The formula this tool uses

weights_GB = params_B × (quant_bits / 8)
kv_per_token_bytes = 2 × layers × kv_heads × head_dim × kv_bytes
kv_per_user_GB = kv_per_token_bytes × context_tokens / 1024³
usable_GB = VRAM × (usable_fraction) − weights_GB − overhead_GB
concurrent_users = floor( usable_GB / kv_per_user_GB )

Most "tokens per second" benchmarks ignore the harder ceiling on a production endpoint: memory, not compute. Once the model weights are resident, every additional concurrent session must keep its own key/value cache in VRAM for the full length of its conversation. That KV cache, not the GPU's FLOPS, is what caps how many users a single card can hold at once.

The leading factor of 2 in the per-token formula accounts for storing both the key and the value tensor. We multiply by the number of transformer layers, the number of KV heads (use the grouped-query value, which is why modern models like Llama-3 70B fit far more sessions than their total head count would suggest), and the head dimension. Multiplying by the bytes per element gives the memory a single token occupies; scaling by the context length gives one user's footprint.

Available memory is whatever remains after weights and a reserved overhead slice for activations, CUDA graphs, and allocator fragmentation.
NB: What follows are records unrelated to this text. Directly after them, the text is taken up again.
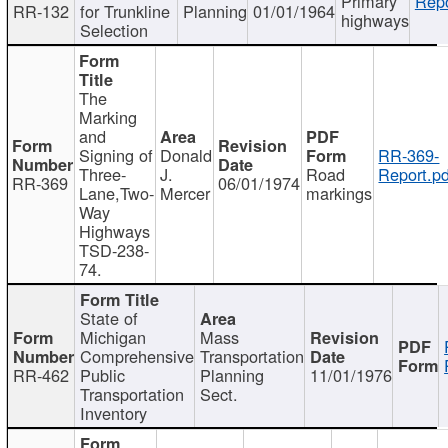
Primary
Repo
RR-132
for Trunkline
Planning
01/01/1964
highways
Selection
The
Marking
and
Signing of
Donald
RR-369-
Three-
J.
Road
Report.pd
RR-369
06/01/1974
Lane,Two-
Mercer
markings
Way
Highways
TSD-238-
74.
State of
Michigan
Mass
Comprehensive
Transportation
RR-462
Public
Planning
11/01/1976
Transportation
Sect.
Inventory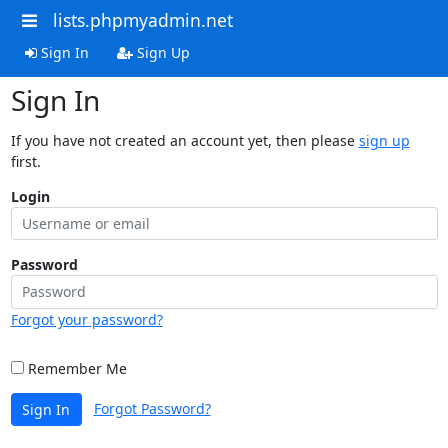
lists.phpmyadmin.net
Sign In
Sign Up
Sign In
If you have not created an account yet, then please
sign up
first.
Login
Password
Forgot your password?
Remember Me
Forgot Password?
Sign In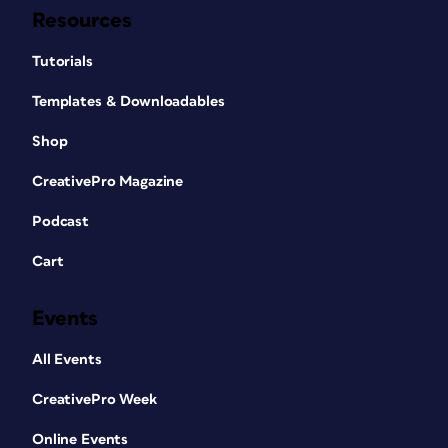
Resources
Tutorials
Templates & Downloadables
Shop
CreativePro Magazine
Podcast
Cart
Events
All Events
CreativePro Week
Online Events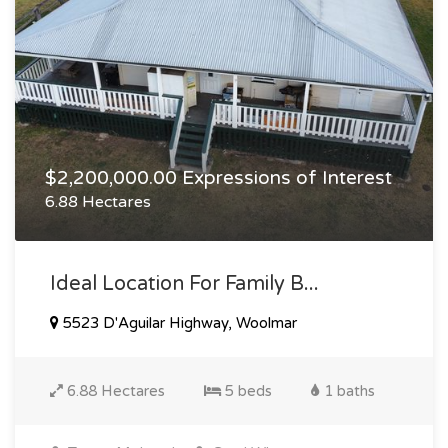
$2,200,000.00 Expressions of Interest
6.88 Hectares
Ideal Location For Family B...
5523 D'Aguilar Highway, Woolmar
6.88 Hectares
5 beds
1 baths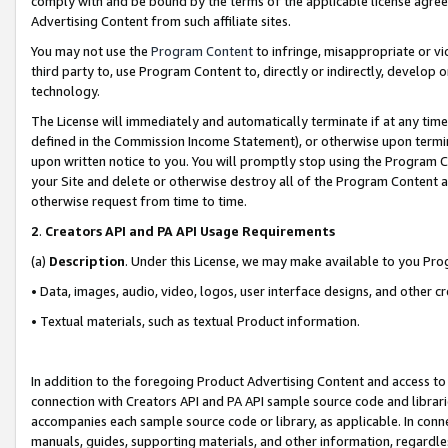
comply with and be bound by the terms of the applicable license agreem
Advertising Content from such affiliate sites.
You may not use the
Program Content
to infringe, misappropriate or vio
third party to, use Program Content to, directly or indirectly, develo
technology.
The License will immediately and automatically terminate if at any ti
defined in the Commission Income Statement), or otherwise upon termina
upon written notice to you. You will promptly stop using the Program 
your Site and delete or otherwise destroy all of the Program Content 
otherwise request from time to time.
2
.
Creators API and PA API Usage Requirements
(a)
Description
. Under this License, we may make available to you Pr
• Data, images, audio, video, logos, user interface designs, and other c
• Textual materials, such as textual Product information.
In addition to the foregoing Product Advertising Content and access to
connection with Creators API and PA API sample source code and librarie
accompanies each sample source code or library, as applicable. In conne
manuals, guides, supporting materials, and other information, regardless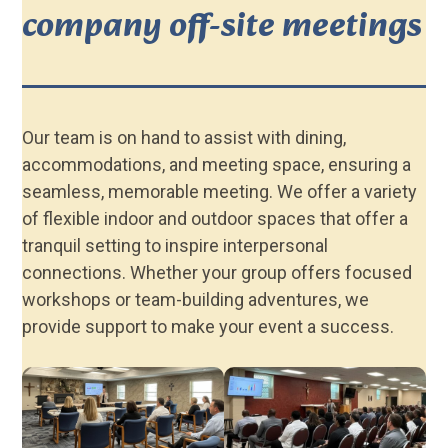
company off-site meetings
Our team is on hand to assist with dining,
accommodations, and meeting space, ensuring a
seamless, memorable meeting. We offer a variety
of flexible indoor and outdoor spaces that offer a
tranquil setting to inspire interpersonal
connections. Whether your group offers focused
workshops or team-building adventures, we
provide support to make your event a success.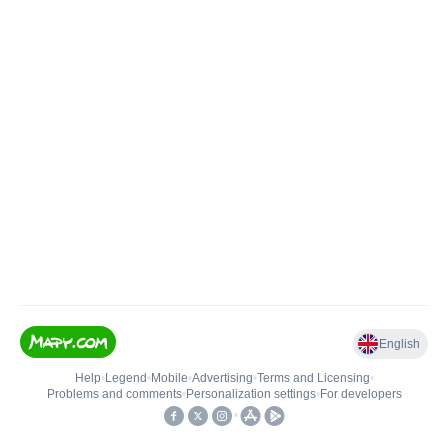
English
Help
•
Legend
•
Mobile
•
Advertising
•
Terms and Licensing
•
Problems and comments
•
Personalization settings
•
For developers
•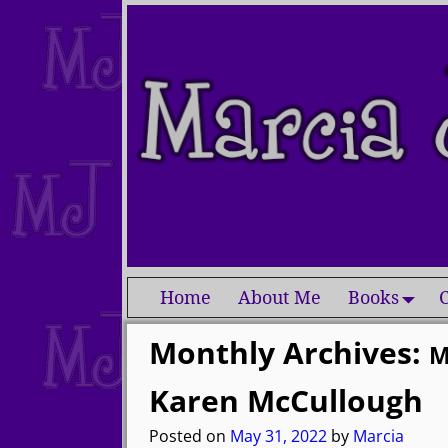
Home
About Me
Books
C
Monthly Archives:
M
Karen McCullough
Posted on
May 31, 2022
by
Marcia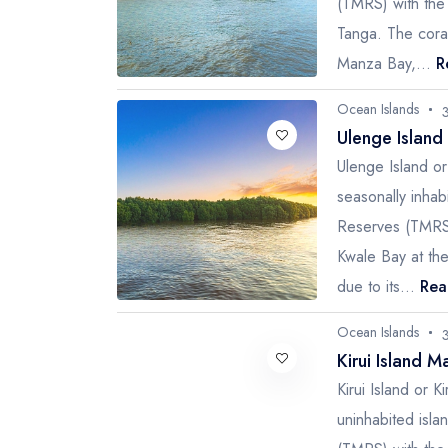
(TMRS) with the 
Tanga. The coral
Manza Bay,...
R
Ocean Islands
Ulenge Island
Ulenge Island o
seasonally inha
Reserves (TMRS)
Kwale Bay at the
due to its...
Rea
Ocean Islands
Kirui Island M
Kirui Island or 
uninhabited isl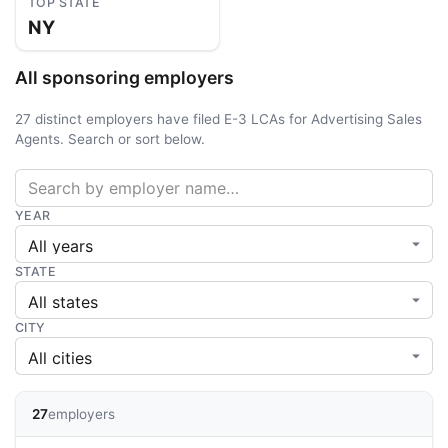
TOP STATE
NY
All sponsoring employers
27 distinct employers have filed E-3 LCAs for Advertising Sales
Agents. Search or sort below.
YEAR
STATE
CITY
27
employers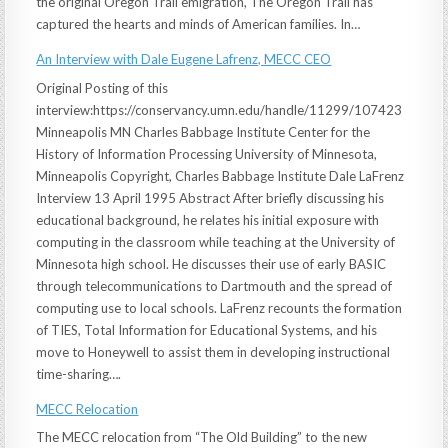
the original Oregon Trail emigration, The Oregon Trail has
captured the hearts and minds of American families. In…
An Interview with Dale Eugene Lafrenz, MECC CEO
Original Posting of this
interview:https://conservancy.umn.edu/handle/11299/107423
Minneapolis MN Charles Babbage Institute Center for the
History of Information Processing University of Minnesota,
Minneapolis Copyright, Charles Babbage Institute Dale LaFrenz
Interview 13 April 1995 Abstract After briefly discussing his
educational background, he relates his initial exposure with
computing in the classroom while teaching at the University of
Minnesota high school. He discusses their use of early BASIC
through telecommunications to Dartmouth and the spread of
computing use to local schools. LaFrenz recounts the formation
of TIES, Total Information for Educational Systems, and his
move to Honeywell to assist them in developing instructional
time-sharing….
MECC Relocation
The MECC relocation from “The Old Building” to the new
We also apply a usable-fraction discount because no inference server safely fills 100% of VRAM. Dividing the remainder by the per-user KV cost and taking the floor yields a defensible concurrency estimate. Quantizing weights to INT4 frees room for the cache, while an 8-bit KV cache roughly doubles the sessions you can host. Treat the result as a steady-state ceiling at full context; with shorter average prompts or paged-attention reuse, real throughput is usually higher.